Among the entries below, find the lines with "pixel" and copy them.

==*==

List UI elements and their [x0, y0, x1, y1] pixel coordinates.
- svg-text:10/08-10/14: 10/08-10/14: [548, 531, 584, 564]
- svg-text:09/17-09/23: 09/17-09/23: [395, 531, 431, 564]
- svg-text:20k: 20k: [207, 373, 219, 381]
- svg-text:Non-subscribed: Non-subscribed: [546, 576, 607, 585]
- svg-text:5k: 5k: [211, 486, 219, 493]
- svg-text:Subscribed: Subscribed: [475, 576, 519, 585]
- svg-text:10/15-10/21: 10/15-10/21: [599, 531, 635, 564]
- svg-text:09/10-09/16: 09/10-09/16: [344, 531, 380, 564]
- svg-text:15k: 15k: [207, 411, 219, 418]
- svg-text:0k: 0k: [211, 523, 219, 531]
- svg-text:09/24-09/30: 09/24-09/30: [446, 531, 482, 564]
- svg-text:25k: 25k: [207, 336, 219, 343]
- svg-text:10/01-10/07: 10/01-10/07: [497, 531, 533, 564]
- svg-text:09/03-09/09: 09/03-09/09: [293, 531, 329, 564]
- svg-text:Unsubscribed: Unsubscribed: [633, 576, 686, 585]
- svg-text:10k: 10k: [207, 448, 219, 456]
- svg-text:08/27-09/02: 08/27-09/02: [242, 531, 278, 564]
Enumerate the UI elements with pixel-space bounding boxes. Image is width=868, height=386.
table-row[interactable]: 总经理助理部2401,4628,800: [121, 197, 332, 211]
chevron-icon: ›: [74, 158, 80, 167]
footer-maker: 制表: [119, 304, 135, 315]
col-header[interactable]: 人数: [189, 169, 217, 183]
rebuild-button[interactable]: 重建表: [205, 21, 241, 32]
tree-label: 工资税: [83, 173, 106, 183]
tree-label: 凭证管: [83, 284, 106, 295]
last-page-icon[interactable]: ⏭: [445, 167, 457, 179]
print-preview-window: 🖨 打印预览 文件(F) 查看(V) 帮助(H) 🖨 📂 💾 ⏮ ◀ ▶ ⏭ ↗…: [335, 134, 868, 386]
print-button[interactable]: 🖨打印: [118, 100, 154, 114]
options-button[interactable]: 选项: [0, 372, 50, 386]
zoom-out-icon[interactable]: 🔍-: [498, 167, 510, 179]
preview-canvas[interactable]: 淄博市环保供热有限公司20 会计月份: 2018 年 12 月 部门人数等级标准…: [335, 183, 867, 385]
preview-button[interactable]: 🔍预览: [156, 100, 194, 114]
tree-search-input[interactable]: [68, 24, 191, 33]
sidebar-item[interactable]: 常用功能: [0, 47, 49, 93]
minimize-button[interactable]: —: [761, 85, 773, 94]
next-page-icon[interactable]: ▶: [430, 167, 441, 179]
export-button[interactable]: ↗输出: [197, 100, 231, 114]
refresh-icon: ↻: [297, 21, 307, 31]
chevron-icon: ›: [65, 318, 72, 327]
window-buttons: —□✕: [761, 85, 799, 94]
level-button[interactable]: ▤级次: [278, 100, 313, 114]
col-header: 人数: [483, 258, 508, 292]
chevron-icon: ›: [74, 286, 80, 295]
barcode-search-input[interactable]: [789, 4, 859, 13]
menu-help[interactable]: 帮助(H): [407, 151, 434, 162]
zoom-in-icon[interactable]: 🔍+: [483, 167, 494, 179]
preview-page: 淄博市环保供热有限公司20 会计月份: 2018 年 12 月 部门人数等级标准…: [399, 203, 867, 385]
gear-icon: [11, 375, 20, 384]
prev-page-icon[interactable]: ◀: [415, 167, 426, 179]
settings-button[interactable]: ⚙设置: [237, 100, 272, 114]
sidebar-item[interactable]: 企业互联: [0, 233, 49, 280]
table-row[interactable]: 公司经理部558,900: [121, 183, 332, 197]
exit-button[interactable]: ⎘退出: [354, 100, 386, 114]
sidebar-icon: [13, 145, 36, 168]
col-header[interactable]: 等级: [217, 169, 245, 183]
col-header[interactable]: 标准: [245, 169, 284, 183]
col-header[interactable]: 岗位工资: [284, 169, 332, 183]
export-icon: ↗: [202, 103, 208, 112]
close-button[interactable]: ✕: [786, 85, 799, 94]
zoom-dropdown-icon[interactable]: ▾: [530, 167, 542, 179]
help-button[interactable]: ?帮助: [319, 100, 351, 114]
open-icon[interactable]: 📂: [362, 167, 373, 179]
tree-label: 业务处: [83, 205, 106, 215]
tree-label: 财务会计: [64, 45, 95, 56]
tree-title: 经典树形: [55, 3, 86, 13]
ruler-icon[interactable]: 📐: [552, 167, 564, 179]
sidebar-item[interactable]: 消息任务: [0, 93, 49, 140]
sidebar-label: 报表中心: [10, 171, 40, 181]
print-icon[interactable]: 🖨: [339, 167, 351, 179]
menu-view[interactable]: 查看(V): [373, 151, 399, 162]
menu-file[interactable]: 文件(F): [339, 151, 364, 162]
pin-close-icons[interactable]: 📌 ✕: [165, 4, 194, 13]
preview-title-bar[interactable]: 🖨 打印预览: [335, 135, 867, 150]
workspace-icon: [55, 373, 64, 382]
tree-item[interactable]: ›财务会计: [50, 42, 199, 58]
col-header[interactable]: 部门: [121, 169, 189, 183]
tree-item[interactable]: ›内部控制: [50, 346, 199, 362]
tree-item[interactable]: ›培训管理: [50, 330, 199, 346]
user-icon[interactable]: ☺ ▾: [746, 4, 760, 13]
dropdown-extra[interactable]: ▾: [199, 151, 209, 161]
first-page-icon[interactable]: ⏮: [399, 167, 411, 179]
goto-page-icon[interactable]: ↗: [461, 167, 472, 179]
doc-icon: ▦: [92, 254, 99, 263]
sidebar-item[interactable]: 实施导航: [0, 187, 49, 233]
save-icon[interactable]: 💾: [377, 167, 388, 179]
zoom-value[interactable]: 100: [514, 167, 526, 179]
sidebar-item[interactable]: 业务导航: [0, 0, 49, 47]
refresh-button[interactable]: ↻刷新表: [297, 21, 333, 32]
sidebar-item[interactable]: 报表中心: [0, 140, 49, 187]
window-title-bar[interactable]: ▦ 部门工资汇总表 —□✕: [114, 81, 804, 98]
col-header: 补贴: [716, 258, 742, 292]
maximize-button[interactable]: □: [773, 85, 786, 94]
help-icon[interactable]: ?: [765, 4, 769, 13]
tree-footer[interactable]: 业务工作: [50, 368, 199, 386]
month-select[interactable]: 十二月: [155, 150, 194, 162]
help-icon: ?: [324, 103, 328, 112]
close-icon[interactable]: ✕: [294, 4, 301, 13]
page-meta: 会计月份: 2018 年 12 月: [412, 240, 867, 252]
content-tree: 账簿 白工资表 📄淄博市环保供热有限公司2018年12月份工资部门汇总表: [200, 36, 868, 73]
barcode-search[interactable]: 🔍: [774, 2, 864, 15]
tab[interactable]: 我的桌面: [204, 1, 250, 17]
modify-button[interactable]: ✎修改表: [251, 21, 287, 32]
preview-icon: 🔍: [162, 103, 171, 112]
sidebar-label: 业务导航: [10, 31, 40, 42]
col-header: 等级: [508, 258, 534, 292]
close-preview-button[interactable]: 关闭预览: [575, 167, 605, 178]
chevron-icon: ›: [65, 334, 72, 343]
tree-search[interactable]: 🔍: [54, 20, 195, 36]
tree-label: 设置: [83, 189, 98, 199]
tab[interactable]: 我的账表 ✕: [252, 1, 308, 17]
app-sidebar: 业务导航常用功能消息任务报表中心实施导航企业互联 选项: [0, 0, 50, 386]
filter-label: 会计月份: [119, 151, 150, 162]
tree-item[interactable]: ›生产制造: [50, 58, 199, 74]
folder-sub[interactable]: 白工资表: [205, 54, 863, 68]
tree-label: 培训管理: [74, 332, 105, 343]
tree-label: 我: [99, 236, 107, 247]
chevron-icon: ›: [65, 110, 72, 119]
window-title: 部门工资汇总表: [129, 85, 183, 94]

==*==

Result of the task:
List UI elements and their [x0, y0, x1, y1] pixel coordinates.
Enumerate the UI elements with pixel-space bounding boxes. Image is width=868, height=386.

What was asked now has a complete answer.